PF.OS(5) | File Formats Manual | PF.OS(5) |
pf.os
— format of
the operating system fingerprints file
The packet filter firewall and the tcpdump(1)
program can both fingerprint the operating system of hosts that originate an
IPv4 TCP connection. The file consists of newline-separated records, one per
fingerprint, containing nine colon
(‘:
’) separated fields. These fields
are as follows:
The window field corresponds to the th->th_win field in the TCP header and is the source host's advertised TCP window size. It may be between zero and 65,535 inclusive. The window size may be given as a multiple of a constant by prepending the size with a percent sign ‘%’ and the value will be used as a modulus. Three special values may be used for the window size:
The ttl value is the initial time to live in the IP header. The fingerprint code will account for the volatility of the packet's TTL as it traverses a network.
The df bit corresponds to the Don't Fragment bit in an IPv4 header. It tells intermediate routers not to fragment the packet and is used for path MTU discovery. It may be either a zero or a one.
The packet size is the literal size of the full IP packet and is a function of all of the IP and TCP options.
The TCP options field is an ordered list of the individual TCP options that appear in the SYN packet. Each option is described by a single character separated by a comma and certain ones may include a value. The options are:
No TCP options in the fingerprint may be given with a single dot ‘.’.
An example of OpenBSD's TCP options are:
M*,N,N,S,N,W0,N,N,T
The first option M* is the MSS option and will match all values. The second and third options N will match two NOPs. The fourth option S will match the SACKOK option. The fifth N will match another NOP. The sixth W0 will match a window scaling option with a zero scaling size. The seventh and eighth N options will match two NOPs. And the ninth and final option T will match the timestamp option with any time value.
The TCP options in a fingerprint will only match packets with the exact same TCP options in the same order.
The class field is the class, genre or vendor of the operating system.
The version is the version of the operating system. It is used to distinguish between different fingerprints of operating systems of the same class but different versions.
The subtype is the subtype or patch level of the operating system version. It is used to distinguish between different fingerprints of operating systems of the same class and same version but slightly different patches or tweaking.
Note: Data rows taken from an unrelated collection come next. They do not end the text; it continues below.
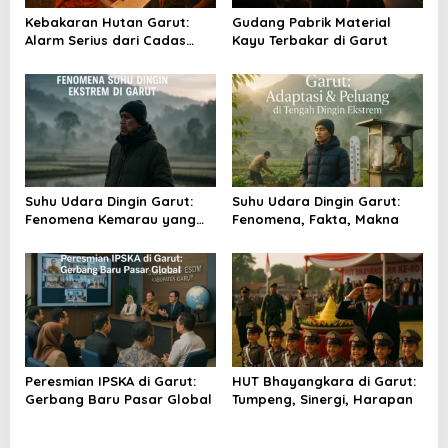
o
Kebakaran Hutan Garut:
Gudang Pabrik Material
s
Alarm Serius dari Cadas
Kayu Terbakar di Garut
Gantung
Suhu Udara Dingin Garut:
Suhu Udara Dingin Garut:
Fenomena Kemarau yang
Fenomena, Fakta, Makna
Menggigil
Peresmian IPSKA di Garut:
HUT Bhayangkara di Garut:
Gerbang Baru Pasar Global
Tumpeng, Sinergi, Harapan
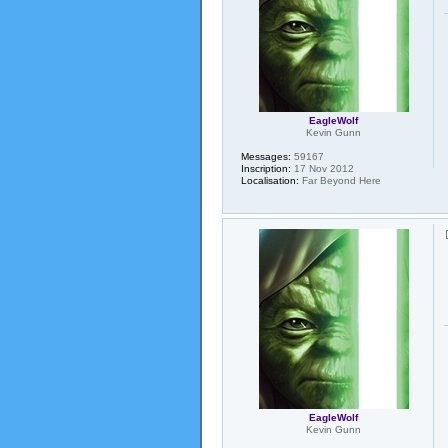
EagleWolf
Kevin Gunn
Messages:
59167
Inscription:
17 Nov 2012
Localisation:
Far Beyond Here
EagleWolf
Kevin Gunn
The description is a general description of the operating system, its version, patchlevel and any further useful details.
The fingerprint of a plain OpenBSD 3.3 host is:
16384:64:1:64:M*,N,N,S,N,W0,N,N,T:OpenBSD:3.3::OpenBSD 3.3
The fingerprint of an OpenBSD 3.3 host behind a PF scrubbing firewall with a no-df rule would be:
16384:64:0:64:M*,N,N,S,N,W0,N,N,T:OpenBSD:3.3:!df:OpenBSD 3.3 scrub no-df
An absolutely braindead embedded operating system fingerprint could be:
65535:255:0:40:.:DUMMY:1.1:p3:Dummy embedded OS v1.1p3
The tcpdump(1) output of
# tcpdump -s128 -c1 -nv 'tcp[13] == 2' 03:13:48.118526 10.0.0.1.3377 > 10.0.0.2.80: S [tcp sum ok] \ 534596083:534596083(0) win 57344 <mss 1460> (DF) [tos 0x10] \ (ttl 64, id 11315, len 44)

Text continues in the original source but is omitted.